Traversal Forward and Backward in DSA Python - Time & Space Complexity

When we move through a list or collection from start to end and then back again, we want to know how long it takes. This helps us understand how the work grows as the list gets bigger.

We ask: How does the time to go forward and backward change with the size of the list?

Analyze the time complexity of the following code snippet.

def traverse_forward_backward(arr):
    # Traverse forward
    for i in range(len(arr)):
        print(arr[i])
    # Traverse backward
    for i in range(len(arr) - 1, -1, -1):
        print(arr[i])

This code goes through the list from the first item to the last, then from the last item back to the first.

Identify the loops, recursion, array traversals that repeat.

• Primary operation: Two separate loops each visiting every item once.
• How many times: Each loop runs exactly n times, where n is the list size.

As the list grows, the total steps grow roughly twice as much because we go forward and backward.

Input Size (n)	Approx. Operations
10	20 (10 forward + 10 backward)
100	200 (100 forward + 100 backward)
1000	2000 (1000 forward + 1000 backward)

Pattern observation: The total steps grow linearly with the list size, doubling because of two passes.

Time Complexity: O(n)

This means the time to complete the forward and backward traversal grows in a straight line with the size of the list.

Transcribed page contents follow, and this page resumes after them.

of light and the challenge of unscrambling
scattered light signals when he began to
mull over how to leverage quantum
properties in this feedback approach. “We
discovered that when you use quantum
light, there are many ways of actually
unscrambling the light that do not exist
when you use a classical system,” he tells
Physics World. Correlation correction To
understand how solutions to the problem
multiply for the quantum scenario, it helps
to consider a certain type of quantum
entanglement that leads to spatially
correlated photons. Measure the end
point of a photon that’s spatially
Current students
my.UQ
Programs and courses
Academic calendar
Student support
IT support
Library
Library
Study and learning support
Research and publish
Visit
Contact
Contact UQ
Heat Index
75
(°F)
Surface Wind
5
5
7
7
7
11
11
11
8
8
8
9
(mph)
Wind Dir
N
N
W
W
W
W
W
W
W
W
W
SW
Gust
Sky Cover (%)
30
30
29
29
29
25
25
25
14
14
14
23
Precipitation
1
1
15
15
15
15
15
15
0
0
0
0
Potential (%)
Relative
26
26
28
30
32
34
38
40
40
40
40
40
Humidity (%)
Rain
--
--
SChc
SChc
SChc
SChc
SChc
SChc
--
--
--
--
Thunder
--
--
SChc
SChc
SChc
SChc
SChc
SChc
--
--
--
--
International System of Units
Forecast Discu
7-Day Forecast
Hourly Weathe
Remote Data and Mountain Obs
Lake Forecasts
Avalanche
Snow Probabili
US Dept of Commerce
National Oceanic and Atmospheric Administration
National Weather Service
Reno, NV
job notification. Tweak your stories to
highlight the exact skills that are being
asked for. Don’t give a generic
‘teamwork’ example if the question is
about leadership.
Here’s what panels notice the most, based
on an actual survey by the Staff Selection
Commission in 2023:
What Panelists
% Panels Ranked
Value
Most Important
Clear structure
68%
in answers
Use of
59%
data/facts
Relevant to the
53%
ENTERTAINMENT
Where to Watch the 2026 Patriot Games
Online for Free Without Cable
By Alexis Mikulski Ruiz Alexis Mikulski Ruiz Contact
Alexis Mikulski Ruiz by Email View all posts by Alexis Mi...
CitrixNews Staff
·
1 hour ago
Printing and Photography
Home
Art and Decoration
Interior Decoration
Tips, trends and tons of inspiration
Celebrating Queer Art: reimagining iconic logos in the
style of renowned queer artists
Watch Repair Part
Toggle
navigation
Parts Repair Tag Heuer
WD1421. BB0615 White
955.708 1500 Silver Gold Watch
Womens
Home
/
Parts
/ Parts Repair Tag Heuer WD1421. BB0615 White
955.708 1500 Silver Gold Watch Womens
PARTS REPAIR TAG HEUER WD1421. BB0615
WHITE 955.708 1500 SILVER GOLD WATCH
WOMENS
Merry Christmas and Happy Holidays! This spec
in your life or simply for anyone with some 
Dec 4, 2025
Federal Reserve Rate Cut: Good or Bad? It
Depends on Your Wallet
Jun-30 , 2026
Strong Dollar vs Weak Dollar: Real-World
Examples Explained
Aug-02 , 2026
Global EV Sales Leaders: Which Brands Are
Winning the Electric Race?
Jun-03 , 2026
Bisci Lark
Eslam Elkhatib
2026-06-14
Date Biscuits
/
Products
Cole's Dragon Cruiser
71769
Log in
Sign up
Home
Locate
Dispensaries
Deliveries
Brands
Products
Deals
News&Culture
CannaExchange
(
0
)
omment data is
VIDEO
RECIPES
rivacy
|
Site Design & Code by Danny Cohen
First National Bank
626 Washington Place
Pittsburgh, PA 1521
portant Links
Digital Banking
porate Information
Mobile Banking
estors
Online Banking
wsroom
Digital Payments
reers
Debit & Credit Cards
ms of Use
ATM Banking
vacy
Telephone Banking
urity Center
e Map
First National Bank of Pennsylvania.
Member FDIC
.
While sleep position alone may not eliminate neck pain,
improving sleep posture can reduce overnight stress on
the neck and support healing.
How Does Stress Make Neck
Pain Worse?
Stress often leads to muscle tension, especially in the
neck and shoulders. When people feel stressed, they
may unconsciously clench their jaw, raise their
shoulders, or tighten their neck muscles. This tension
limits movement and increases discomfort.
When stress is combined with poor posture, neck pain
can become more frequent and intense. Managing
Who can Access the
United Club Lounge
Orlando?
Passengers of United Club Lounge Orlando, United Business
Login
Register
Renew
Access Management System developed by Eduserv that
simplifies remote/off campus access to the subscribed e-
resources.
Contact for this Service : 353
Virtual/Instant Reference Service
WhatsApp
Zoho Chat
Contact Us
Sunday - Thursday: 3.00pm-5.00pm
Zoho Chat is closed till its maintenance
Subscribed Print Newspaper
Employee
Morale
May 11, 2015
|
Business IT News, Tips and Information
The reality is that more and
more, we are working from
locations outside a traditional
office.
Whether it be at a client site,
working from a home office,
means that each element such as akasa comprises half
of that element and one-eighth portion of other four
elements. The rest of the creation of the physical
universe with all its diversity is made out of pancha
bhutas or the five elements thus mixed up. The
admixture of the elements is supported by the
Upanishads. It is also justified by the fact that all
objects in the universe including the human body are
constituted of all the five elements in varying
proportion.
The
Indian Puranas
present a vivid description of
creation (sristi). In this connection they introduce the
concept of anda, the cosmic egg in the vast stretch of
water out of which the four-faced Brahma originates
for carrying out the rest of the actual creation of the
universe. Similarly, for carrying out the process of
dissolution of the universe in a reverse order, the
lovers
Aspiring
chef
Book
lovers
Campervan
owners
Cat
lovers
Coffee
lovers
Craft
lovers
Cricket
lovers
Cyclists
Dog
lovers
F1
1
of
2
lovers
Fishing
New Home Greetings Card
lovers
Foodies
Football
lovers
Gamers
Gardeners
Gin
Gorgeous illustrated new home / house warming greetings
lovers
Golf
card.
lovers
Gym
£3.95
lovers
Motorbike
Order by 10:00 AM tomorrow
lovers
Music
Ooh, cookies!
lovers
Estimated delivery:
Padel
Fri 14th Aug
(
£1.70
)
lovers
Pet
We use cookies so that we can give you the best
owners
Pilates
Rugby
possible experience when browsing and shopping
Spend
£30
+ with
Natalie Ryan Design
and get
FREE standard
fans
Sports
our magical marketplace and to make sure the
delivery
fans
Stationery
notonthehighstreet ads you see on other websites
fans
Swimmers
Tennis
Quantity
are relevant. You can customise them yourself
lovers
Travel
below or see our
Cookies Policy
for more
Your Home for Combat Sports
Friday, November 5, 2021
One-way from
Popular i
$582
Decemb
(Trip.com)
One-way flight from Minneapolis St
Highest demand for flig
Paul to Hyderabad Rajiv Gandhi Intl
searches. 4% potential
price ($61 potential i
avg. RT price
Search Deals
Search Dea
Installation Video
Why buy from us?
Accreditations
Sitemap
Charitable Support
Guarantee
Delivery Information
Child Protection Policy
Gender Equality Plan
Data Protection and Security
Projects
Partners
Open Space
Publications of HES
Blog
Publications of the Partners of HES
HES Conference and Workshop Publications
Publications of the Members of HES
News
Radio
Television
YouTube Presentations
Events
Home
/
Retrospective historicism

[X] Wrong: "Because there are two loops, the time complexity is O(n²)."

[OK] Correct: The loops run one after another, not inside each other, so their times add up, not multiply.

Understanding how multiple passes over data add up helps you explain your code clearly and shows you know how to judge efficiency in real tasks.

"What if we combined the forward and backward traversal into a single loop that prints two items per step? How would the time complexity change?"